Сазонов сразу оценил этот козырь. Он даже тихо и незаметно снял себе копию с протокола заседания бюро, где возникла эта перепалка, да исподволь — особенно перед лицом представителя области, очень ловкого товарища Сковородникова, — стал изображать Швыдченко честным, хозяйственным мужичком, которому только бы в колхозе и копаться. Там он может быть блестящим организатором, но имеющим один небольшой изъян.
— Диктатуры пролетариата наш секретарь не понимает, — с улыбкой сказал он как-то в присутствии Кобаса товарищу Сковородникову.
— Чудно как-то, — усомнился дядя Котя. — Человек университет партийный кончал. Военную школу прошел.
Сазонов сожалеюще и в недоумении развел руками.

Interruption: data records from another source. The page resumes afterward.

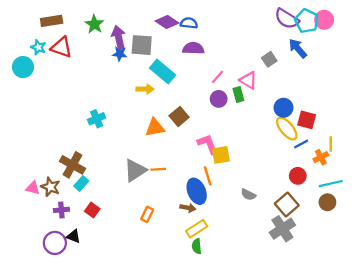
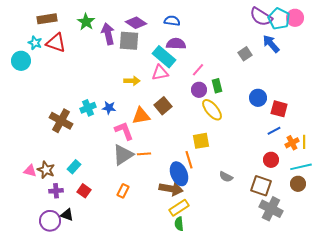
purple diamond: (167, 22) -> (136, 23), moved
blue star: (120, 54) -> (109, 108), moved
cyan rectangle: (163, 71) -> (164, 57), moved
pink triangle: (248, 80) -> (160, 73), moved, turned -42
yellow ellipse: (287, 129) -> (212, 110), moved
pink L-shape: (208, 144) -> (124, 131), moved
yellow line: (331, 144) -> (304, 142), moved
brown cross: (72, 165) -> (61, 121), moved
brown square: (287, 204) -> (261, 186), turned -30
brown arrow: (188, 208) -> (171, 189), size x1.6
orange rectangle: (147, 214) -> (123, 191), moved
gray cross: (282, 229) -> (271, 209), moved, turned -30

Высокий, худощавый дядя Кобас долго вглядывался в Сазонова, словно примеривая его к Швыдченке, и отрицательно замотал головой:
— Нет, не может того быть. Наш ведь человек. Вояка. — И такая вера в себя, во всех окружающих и в свой класс, который не подводил и не подведет, послышалась в этих словах, что Сазонов даже струхнул и даже раскаялся на миг, что столь круто начал разговор.
— А может, и показалось так… Но только объясни ты мне, товарищ Кобас, почему он палки в колеса ставит насчет рабочей силы?
Дядя Кобас был человек объективный. Он всегда резко отделял личное от классового, общественное от субъективного.
И он начал издалека.
— Ты как думаешь? — спросил он Сазонова. — Мы, пролетариат, сами не живые, что ли? Нет. Ошибаешься! Я вот коренной, с дедов-прадедов, пролетарий, а вот свою старуху ревную, например. Как же это понимать с пролетарской точки зрения? — Ему очень нравилась эта собственная объективность. Она явно смахивала на принципиальную самокритику. И, разойдясь, он все громче погромыхивал с высоты своего роста, обращаясь уже не только к одному предрика. — А кума моего Терентия, х-ха-ха, так евонная молодайка кажен день за бороду треплет. Это ку́ма-то моего, братцы, кхи-кхи-хи. Это как же, по-вашему, молодому… мешает это патриотизму, всему нашему делу аль нет?
— Не знаю, — удивленно и угрюмо сказал Сазонов, уже раскаиваясь, что в присутствии представителя области начал этот разговор. Ему он нужен был в полутонах, с глазу на глаз. «А этот хрыч сразу митинговать начинает. И о чем он? Вот балабон пролетарский…» — думал он недовольно.
— А я знаю. Мешает, конечно… но не так, чтобы из-за этого нас на собраниях позорили. Собрание — это дело вроде заутрени. С этой колокольни, что трибуной зовется, бам, бам — отзвонил и шагом марш в лимитный магазин. Жень паек приволок — и опять же литургию: бам, телень, телень, телень, телебам, — и опять туда же. А потом еще вечерня, всенощная бывает. А ты бы, брат Феофаныч, людей в сорок первом проверял, какому они богу-то молятся. Во… железо к рукам примерзало, с кожей отдирали да нашей кровью к танкам его наклепывали. Это ты видал? Да и Федот наш тоже про партизанские дела в это самое время может кое-чего порассказать. Партизан он, говорят, мировой… Но это еще не значит, что я ему спускать обязан.